Involvement of a Protein Kinase Activity Inducer in DNA Double Strand Break Repair and Radioresistance of Deinococcus radiodurans

Abstract

Transgenic bacteria producing pyrroloquinoline quinone, a known cofactor for dehydrogenases and an inducer of a periplasmic protein kinase activity, show resistance to both oxidative stress and protection from nonoxidative effects of radiation and DNA-damaging agents. Deinococcus radiodurans R1 encodes an active pyrroloquinoline quinone synthase, and constitutive synthesis of pyrroloquinoline quinone occurred in wild-type bacteria.

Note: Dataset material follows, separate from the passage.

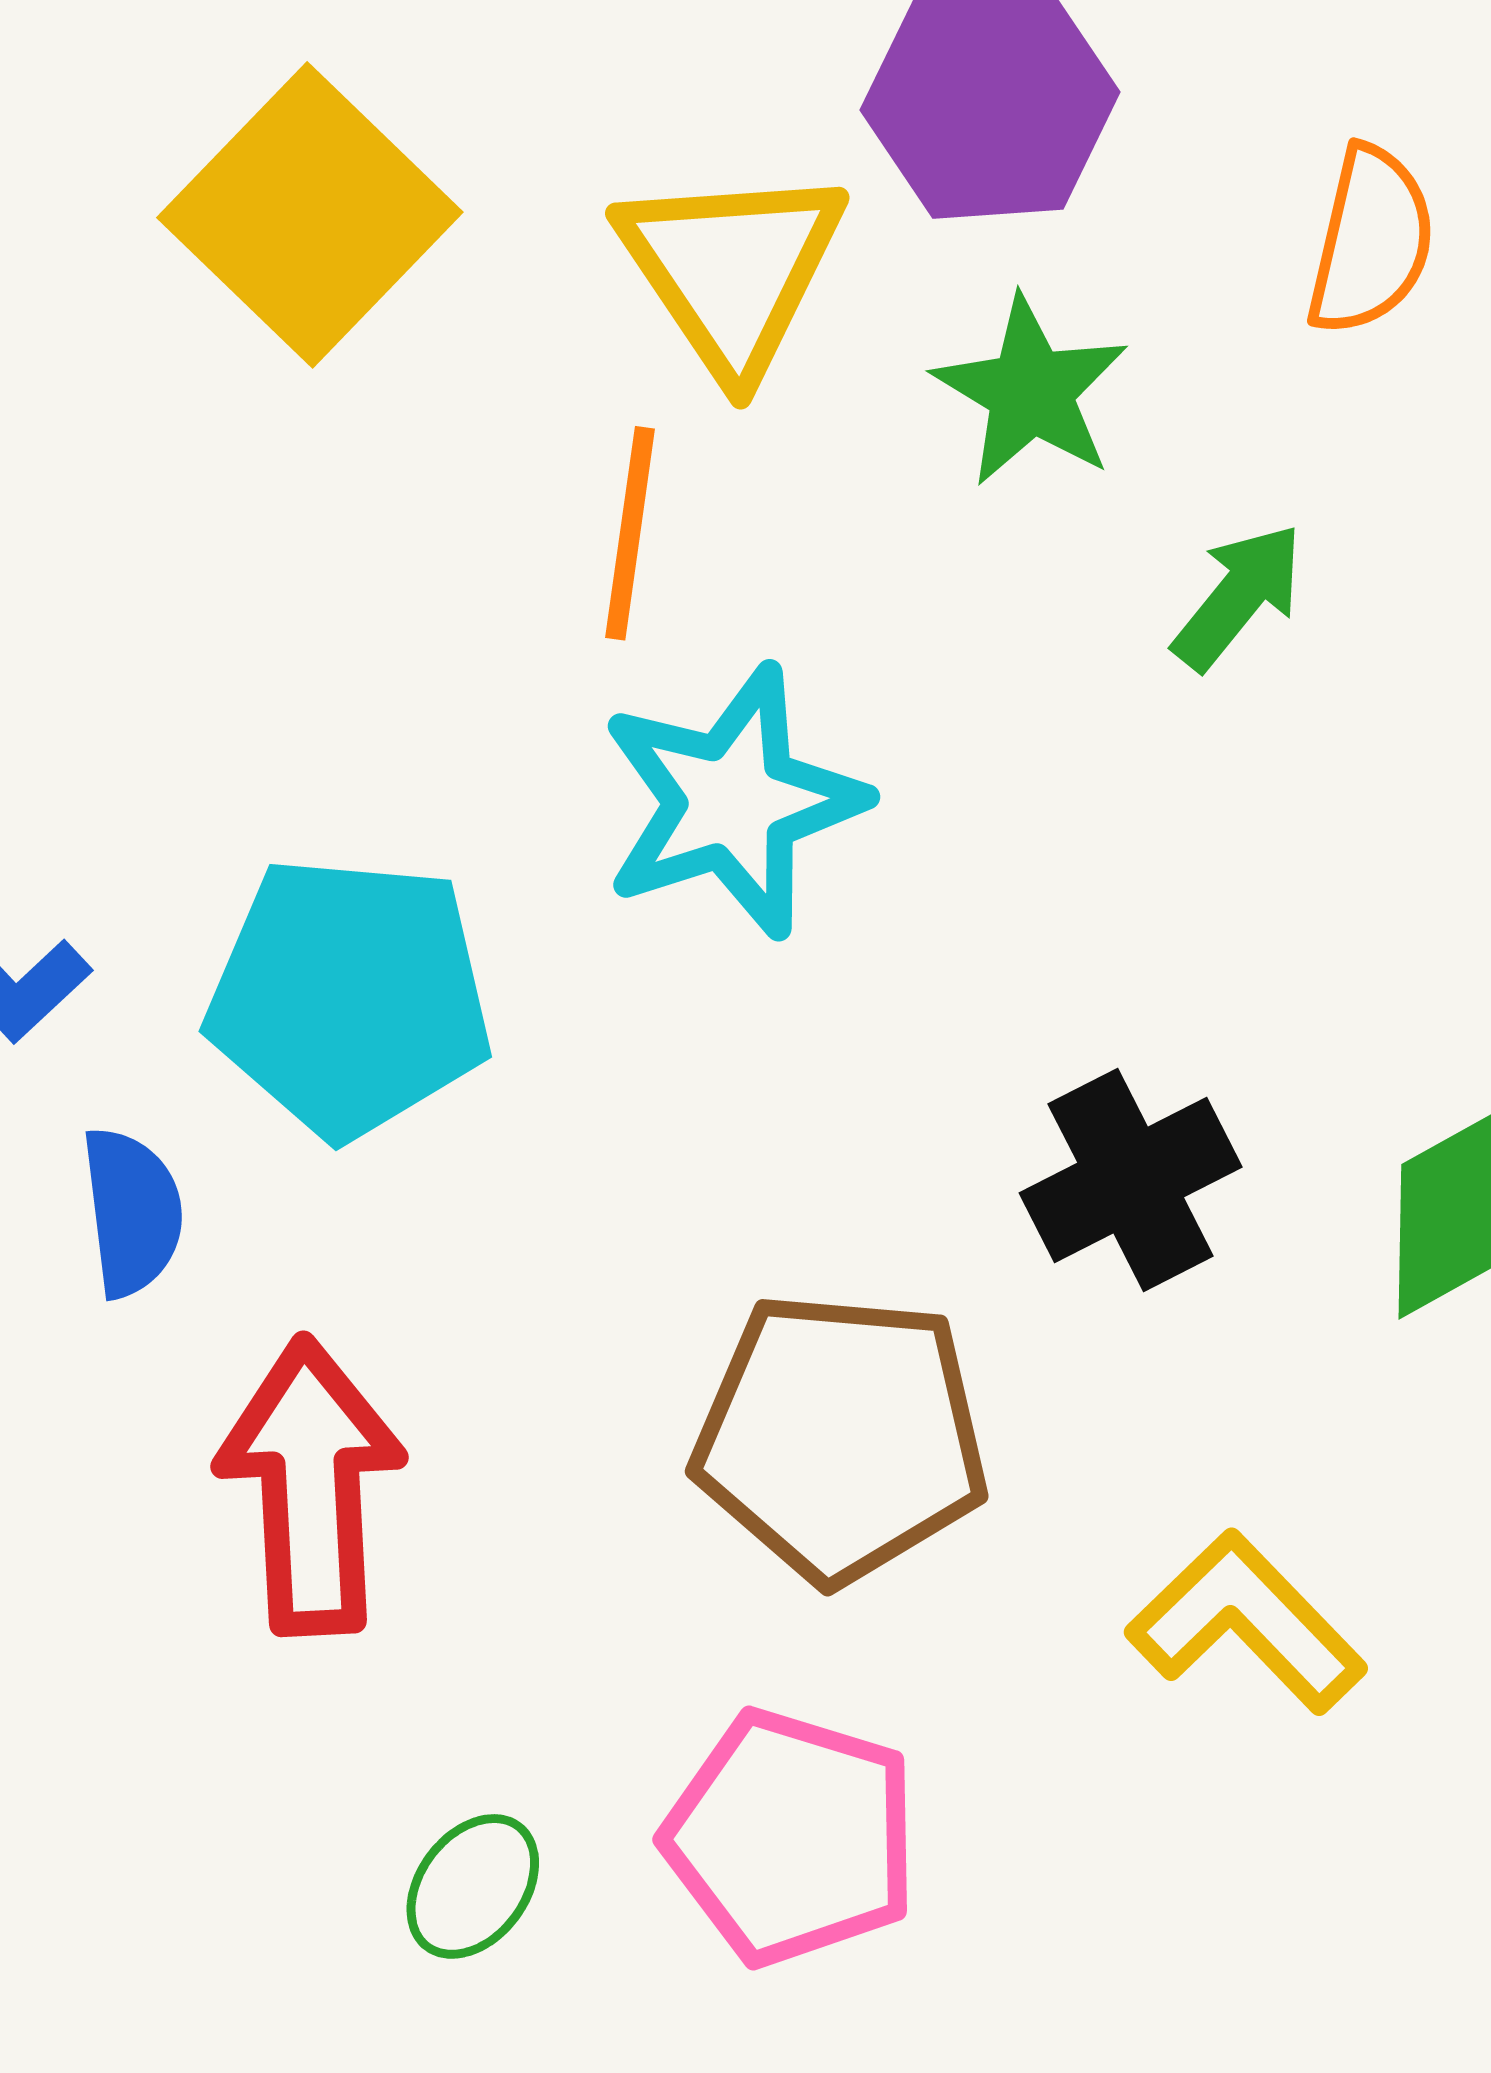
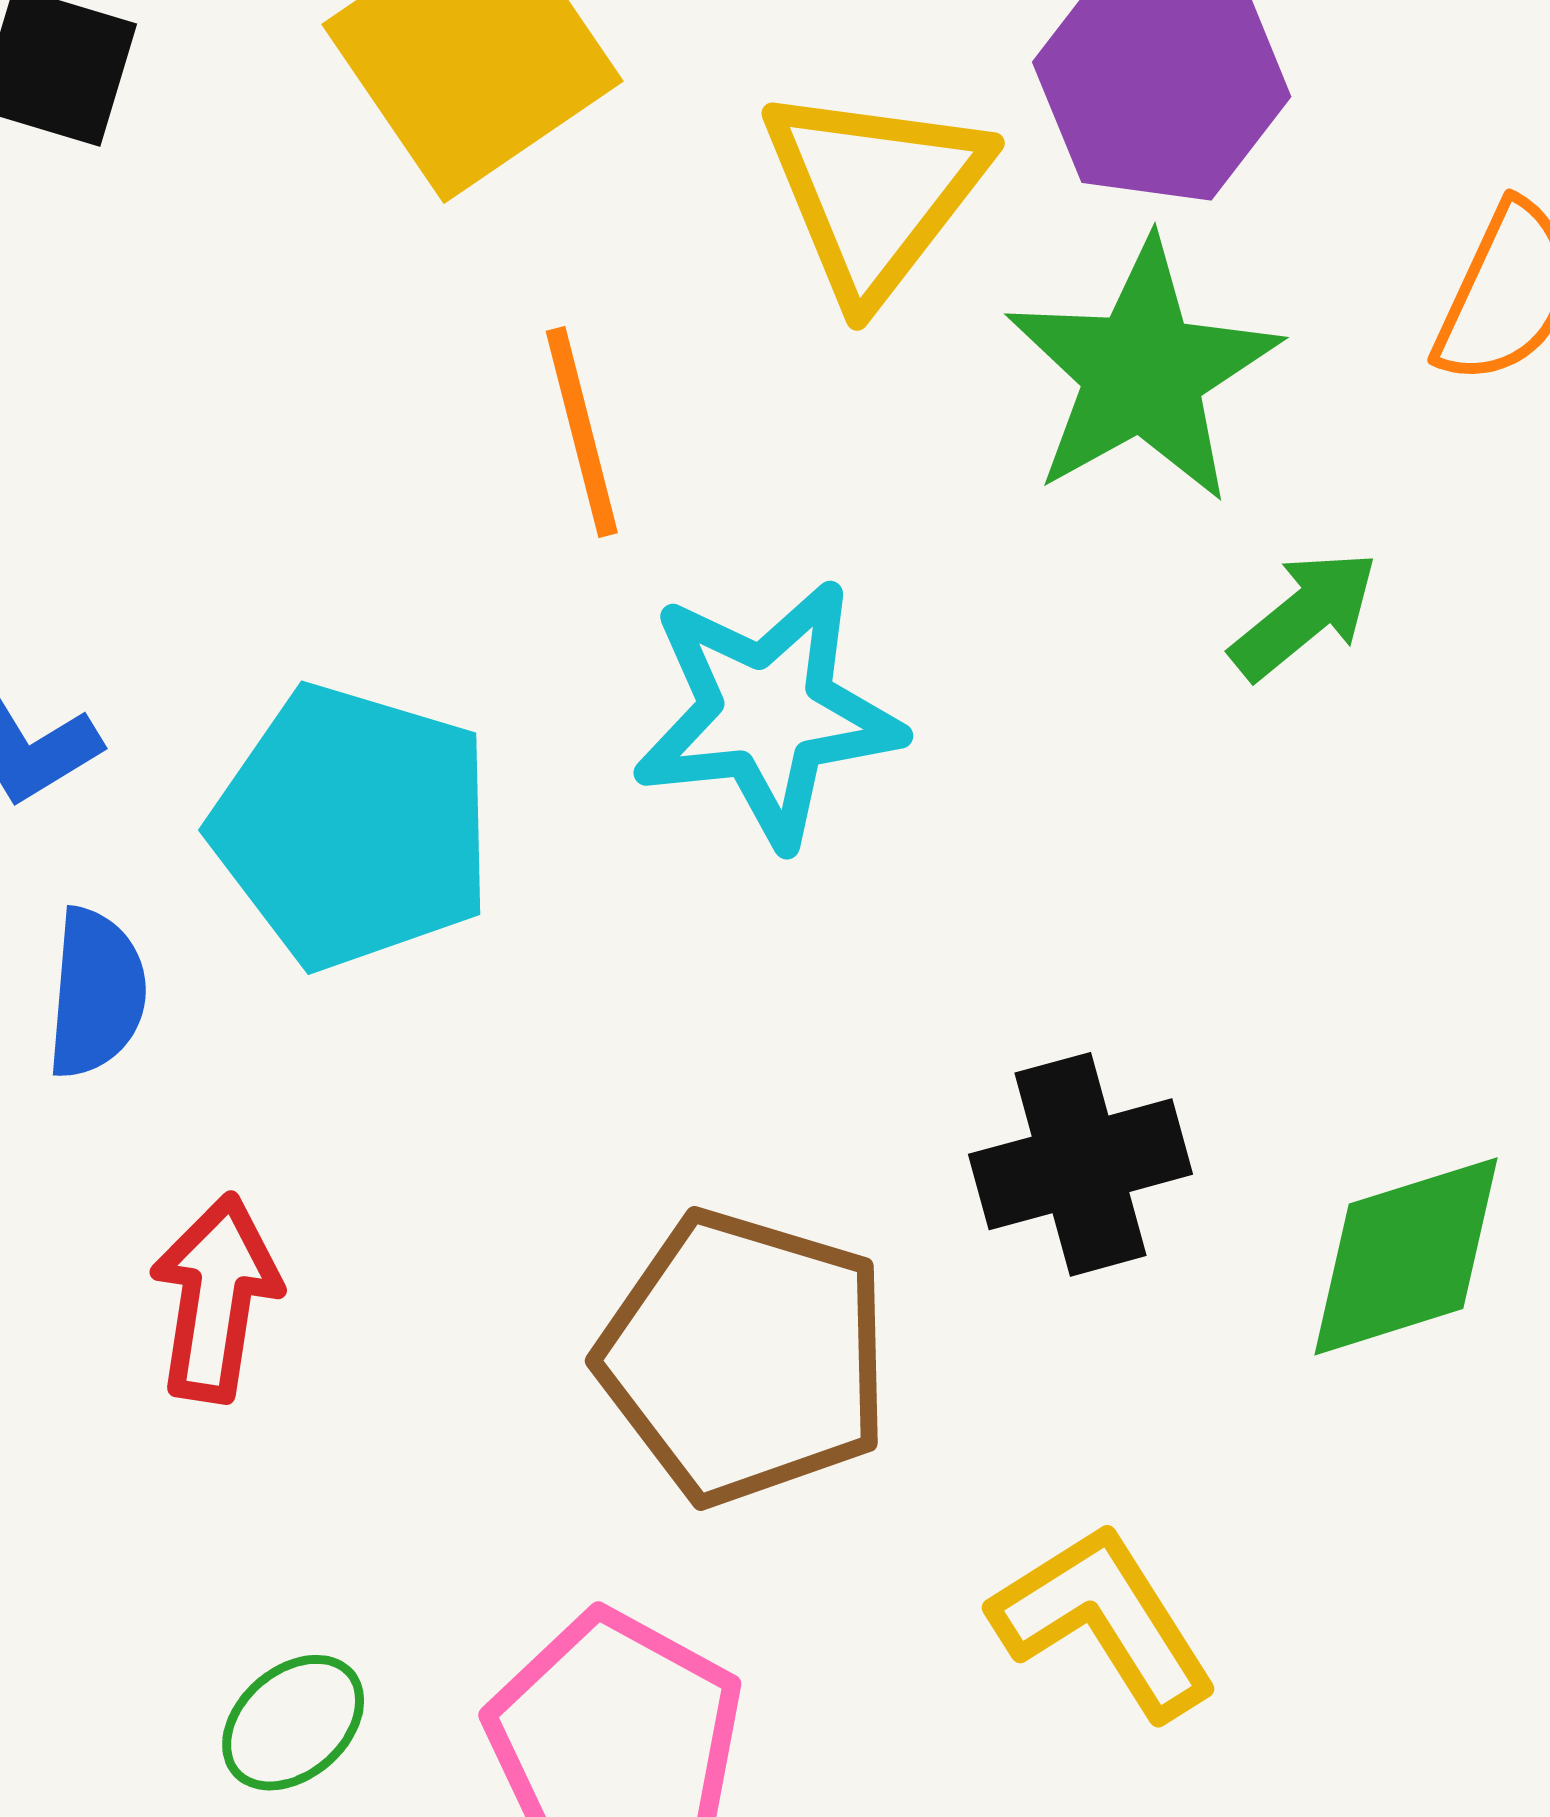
green star: (1031, 391) -> (1143, 372), size x1.4
orange line: (630, 533) -> (582, 432), moved, turned -34
red arrow: (311, 1486) -> (216, 1298), size x0.7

Disruption of a genomic copy of pqqE resulted in cells that lacked this cofactor. The mutant showed a nearly 3-log decrease in γ radiation resistance and a 2-log decrease in mitomycin C tolerance compared to wild-type cells. The mutant cells did not show sensitivity to UVC radiation. Expression of pyrroloquinoline quinone synthase in trans showed that there was functional complementation of γ resistance and mitomycin C tolerance in the pqqE mutant. The sensitivity to γ radiation was due to impairment or slow kinetics of DNA double strand break repair. Low levels of ³²P incorporation were observed in total soluble proteins of mutant cells compared to the wild type. The results suggest that pyrroloquinoline quinone has a regulatory role as a cofactor for dehydrogenases and an inducer of selected protein kinase activity in radiation resistance and DNA strand break repair in a radioresistant bacterium.